Task description. Once you find the line with "Факультеты, институты" in the data below, transcribe exactly each line from there to the line with "tra valori di", inclusive, and nothing else. Drop the pictures.
(Record excerpts begins)
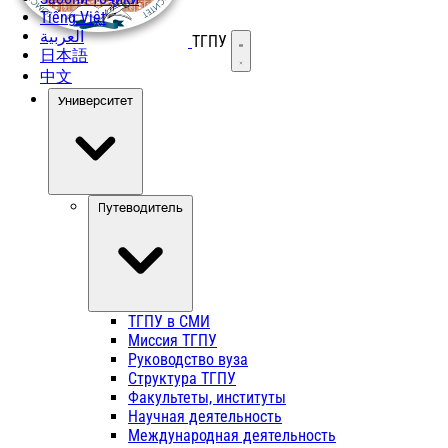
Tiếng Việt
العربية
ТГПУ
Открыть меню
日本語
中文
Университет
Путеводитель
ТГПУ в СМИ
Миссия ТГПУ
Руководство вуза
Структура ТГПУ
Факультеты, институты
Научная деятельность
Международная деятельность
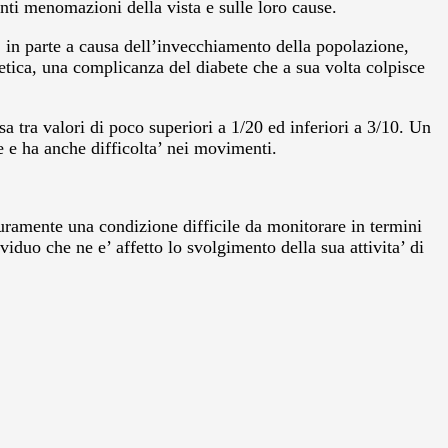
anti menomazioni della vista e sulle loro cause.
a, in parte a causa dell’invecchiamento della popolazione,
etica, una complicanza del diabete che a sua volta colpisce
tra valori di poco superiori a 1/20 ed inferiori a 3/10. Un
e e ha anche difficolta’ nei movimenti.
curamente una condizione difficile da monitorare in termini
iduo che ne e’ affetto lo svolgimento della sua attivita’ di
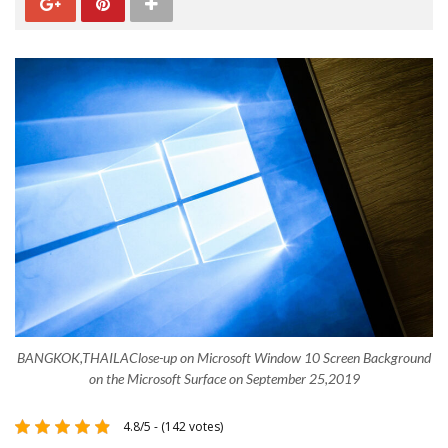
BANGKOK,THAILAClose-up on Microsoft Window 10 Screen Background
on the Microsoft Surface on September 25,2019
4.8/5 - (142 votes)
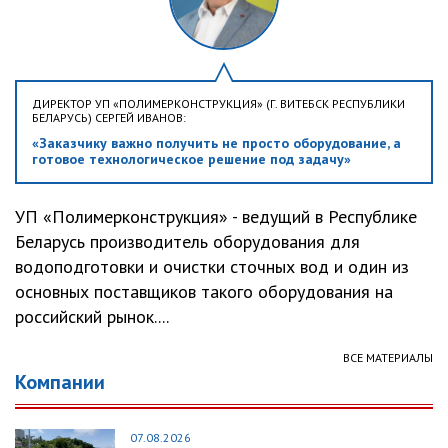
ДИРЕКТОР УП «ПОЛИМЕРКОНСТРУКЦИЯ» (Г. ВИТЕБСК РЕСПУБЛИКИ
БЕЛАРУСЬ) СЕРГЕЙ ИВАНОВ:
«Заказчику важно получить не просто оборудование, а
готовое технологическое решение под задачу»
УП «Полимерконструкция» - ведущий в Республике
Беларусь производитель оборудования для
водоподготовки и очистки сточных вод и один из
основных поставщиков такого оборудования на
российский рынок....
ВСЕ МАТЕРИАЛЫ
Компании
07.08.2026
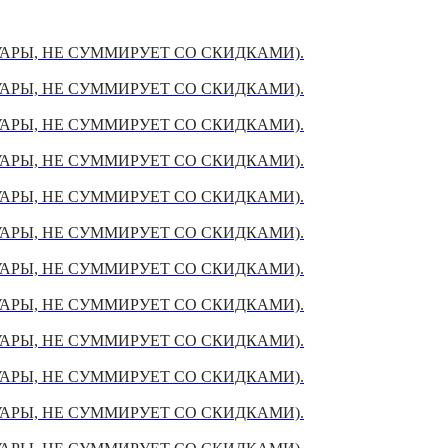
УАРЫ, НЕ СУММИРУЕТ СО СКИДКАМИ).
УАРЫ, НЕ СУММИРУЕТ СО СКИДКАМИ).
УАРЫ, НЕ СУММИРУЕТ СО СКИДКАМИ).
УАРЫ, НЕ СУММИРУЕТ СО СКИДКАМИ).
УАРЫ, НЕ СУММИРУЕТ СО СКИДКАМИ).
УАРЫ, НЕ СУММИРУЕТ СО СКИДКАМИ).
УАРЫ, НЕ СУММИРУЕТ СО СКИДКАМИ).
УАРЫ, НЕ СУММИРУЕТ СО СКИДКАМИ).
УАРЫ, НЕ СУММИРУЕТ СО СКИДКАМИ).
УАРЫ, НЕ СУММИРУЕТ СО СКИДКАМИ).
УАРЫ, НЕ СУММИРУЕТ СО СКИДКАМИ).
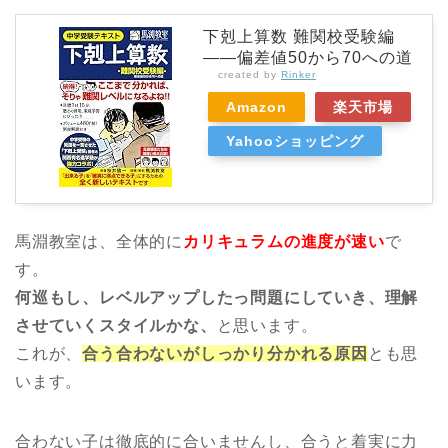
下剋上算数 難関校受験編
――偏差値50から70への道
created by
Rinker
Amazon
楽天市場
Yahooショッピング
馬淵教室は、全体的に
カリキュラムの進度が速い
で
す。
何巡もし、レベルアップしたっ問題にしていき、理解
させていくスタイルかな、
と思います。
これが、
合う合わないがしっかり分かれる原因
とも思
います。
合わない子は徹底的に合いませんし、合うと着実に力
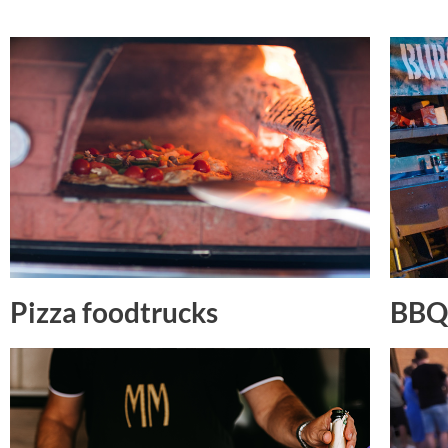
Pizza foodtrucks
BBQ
(Record excerpts ends)
Response to this task.
Факультеты, институты
Научная деятельность
Международная деятельность
anti menomazioni della vista e sulle loro cause.
a, in parte a causa dell’invecchiamento della popolazione,
etica, una complicanza del diabete che a sua volta colpisce
tra valori di poco superiori a 1/20 ed inferiori a 3/10. Un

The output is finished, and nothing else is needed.